All lines of the listing that contain "rect" should be shown in full.

☆ ☆ ☆

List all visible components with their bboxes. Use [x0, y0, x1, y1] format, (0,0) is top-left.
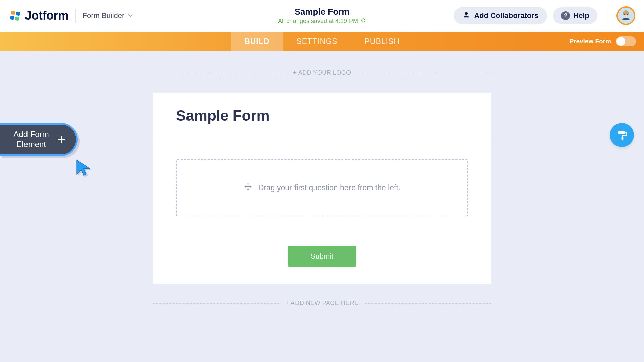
dashed-line: [153, 73, 287, 73]
add-form-element-label-line2: Element: [16, 140, 46, 149]
chevron-down-icon: [128, 11, 133, 20]
svg-rect-2: [10, 16, 14, 20]
add-logo-button[interactable]: + ADD YOUR LOGO: [153, 69, 491, 76]
tab-settings[interactable]: SETTINGS: [283, 32, 351, 51]
add-logo-label: + ADD YOUR LOGO: [293, 69, 351, 76]
refresh-icon[interactable]: [361, 18, 366, 25]
dashed-line: [153, 303, 279, 304]
logo-icon: [9, 9, 21, 22]
user-avatar[interactable]: [616, 6, 635, 25]
form-designer-button[interactable]: [610, 123, 634, 147]
save-status-text: All changes saved at 4:19 PM: [278, 18, 358, 25]
nav-bar: BUILD SETTINGS PUBLISH Preview Form: [0, 32, 644, 51]
brand-name: Jotform: [25, 9, 69, 23]
divider: [75, 9, 76, 22]
svg-rect-3: [15, 16, 19, 21]
svg-rect-0: [11, 11, 15, 15]
nav-tabs: BUILD SETTINGS PUBLISH: [231, 32, 413, 51]
form-card-footer: Submit: [153, 233, 491, 284]
divider: [607, 6, 607, 26]
canvas: Add Form Element + + ADD YOUR LOGO Sampl…: [0, 51, 644, 307]
svg-rect-10: [622, 137, 624, 140]
header-right: Add Collaborators ? Help: [454, 6, 635, 26]
question-dropzone[interactable]: Drag your first question here from the l…: [176, 159, 468, 216]
user-icon: [463, 11, 470, 20]
dashed-line: [357, 73, 491, 73]
add-form-element-label-line1: Add Form: [13, 130, 49, 139]
tab-publish[interactable]: PUBLISH: [351, 32, 413, 51]
add-collaborators-button[interactable]: Add Collaborators: [454, 7, 547, 24]
svg-point-4: [465, 12, 468, 15]
top-header: Jotform Form Builder Sample Form All cha…: [0, 0, 644, 32]
dashed-line: [365, 303, 491, 304]
add-collaborators-label: Add Collaborators: [474, 11, 538, 20]
submit-button[interactable]: Submit: [288, 246, 356, 267]
form-card: Sample Form Drag your first question her…: [153, 93, 491, 284]
add-form-element-label: Add Form Element: [9, 129, 53, 149]
header-center: Sample Form All changes saved at 4:19 PM: [278, 7, 366, 25]
dropzone-text: Drag your first question here from the l…: [258, 183, 400, 192]
move-icon: [244, 182, 252, 193]
brand-logo[interactable]: Jotform: [9, 9, 69, 23]
form-title[interactable]: Sample Form: [278, 7, 366, 17]
svg-rect-9: [618, 131, 625, 134]
save-status: All changes saved at 4:19 PM: [278, 18, 366, 25]
preview-toggle[interactable]: [616, 36, 636, 46]
toggle-knob: [616, 37, 625, 46]
form-card-body: Drag your first question here from the l…: [153, 139, 491, 233]
add-page-label: + ADD NEW PAGE HERE: [285, 300, 359, 307]
form-title-field[interactable]: Sample Form: [176, 107, 468, 124]
plus-icon: +: [58, 131, 66, 147]
preview-toggle-label: Preview Form: [569, 38, 611, 45]
help-button[interactable]: ? Help: [553, 7, 597, 24]
tab-build[interactable]: BUILD: [231, 32, 283, 51]
svg-point-7: [624, 14, 625, 15]
cursor-icon: [74, 158, 94, 179]
form-card-header[interactable]: Sample Form: [153, 93, 491, 139]
page-selector[interactable]: Form Builder: [83, 11, 133, 20]
paint-roller-icon: [616, 129, 628, 141]
add-form-element-button[interactable]: Add Form Element +: [0, 123, 78, 156]
svg-rect-1: [16, 11, 20, 16]
question-icon: ?: [561, 11, 570, 20]
svg-point-8: [627, 14, 628, 15]
preview-toggle-wrap: Preview Form: [569, 32, 644, 51]
page-selector-label: Form Builder: [83, 11, 125, 20]
help-label: Help: [573, 11, 589, 20]
add-page-button[interactable]: + ADD NEW PAGE HERE: [153, 300, 491, 307]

☆ ☆ ☆

**RESULT OF THIS TASK**
svg-rect-2: [10, 16, 14, 20]
svg-rect-3: [15, 16, 19, 21]
svg-rect-0: [11, 11, 15, 15]
svg-rect-10: [622, 137, 624, 140]
svg-rect-9: [618, 131, 625, 134]
svg-rect-1: [16, 11, 20, 16]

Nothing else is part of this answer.